Treatment of Shingles (Herpes Zoster)
For immunocompetent adults with shingles, initiate oral valacyclovir 1 gram three times daily, famciclovir 500 mg three times daily, or acyclovir 800 mg five times daily, starting within 72 hours of rash onset and continuing until all lesions have completely scabbed. 1, 2, 3
First-Line Oral Antiviral Therapy
The three FDA-approved oral antivirals are equally effective at reducing viral shedding, accelerating lesion healing, and decreasing acute pain duration. 4, 5 However, valacyclovir and famciclovir offer superior convenience with three-times-daily dosing compared to acyclovir's five-times-daily regimen, which may improve adherence. 1, 4
Critical timing considerations:
- Treatment is most effective when initiated within 48 hours of rash onset 3
- The maximum window for optimal efficacy is 72 hours after rash appearance 2, 6
- Continue therapy until all lesions have completely scabbed—this is the key clinical endpoint, not an arbitrary 7-day duration 1, 2
Specific dosing from FDA labels:
- Valacyclovir: 1 gram orally three times daily for 7 days 3
- Famciclovir: 500 mg orally three times daily for 7 days 6
- Acyclovir: 800 mg orally five times daily for 7 days 3
When to Escalate to Intravenous Therapy
Switch to intravenous acyclovir 5-10 mg/kg every 8 hours for: 1, 2
- Disseminated herpes zoster (multi-dermatomal or visceral involvement)
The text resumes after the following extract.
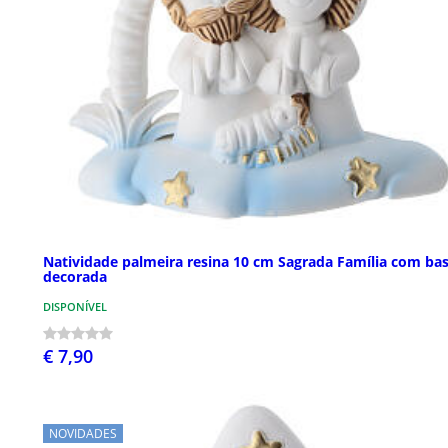
Natividade palmeira resina 10 cm Sagrada Família com ba
decorada
DISPONÍVEL
€ 7,90
NOVIDADES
- Severely immunocompromised patients with active disease
- Facial zoster with suspected CNS involvement or severe ophthalmic complications
- Any patient showing signs of cutaneous or visceral dissemination 5
For immunocompromised patients (such as those on chemotherapy, transplant recipients, or HIV-infected individuals), consider starting with IV acyclovir and temporarily reducing immunosuppressive medications if disseminated disease is present. 1, 2
Special Populations and Dose Adjustments
Immunocompromised patients:
- HIV-infected patients may require higher oral doses (up to 800 mg 5-6 times daily) or IV therapy 1
- Transplant recipients with uncomplicated disease can receive standard oral dosing 1
- Patients on proteasome inhibitors (like bortezomib) should receive prophylactic acyclovir 400 mg daily to prevent herpes zoster 1
Renal impairment requires dose reduction: 2
- Valacyclovir: reduce to 1 gram every 12 hours for CrCl 30-49 mL/min; 1 gram every 24 hours for CrCl 10-29 mL/min
- Monitor renal function closely during IV acyclovir therapy with dose adjustments as needed 1
Adjunctive Corticosteroid Therapy
Prednisone may be considered as adjunctive therapy only in select cases of severe, widespread shingles in immunocompetent patients. 1, 2 However, the evidence for corticosteroids is inconsistent—one study showed no added benefit over acyclovir alone, while another suggested improved quality of life. 7
Absolute contraindications to corticosteroids: 2
- Immunocompromised patients (increased risk of disseminated infection)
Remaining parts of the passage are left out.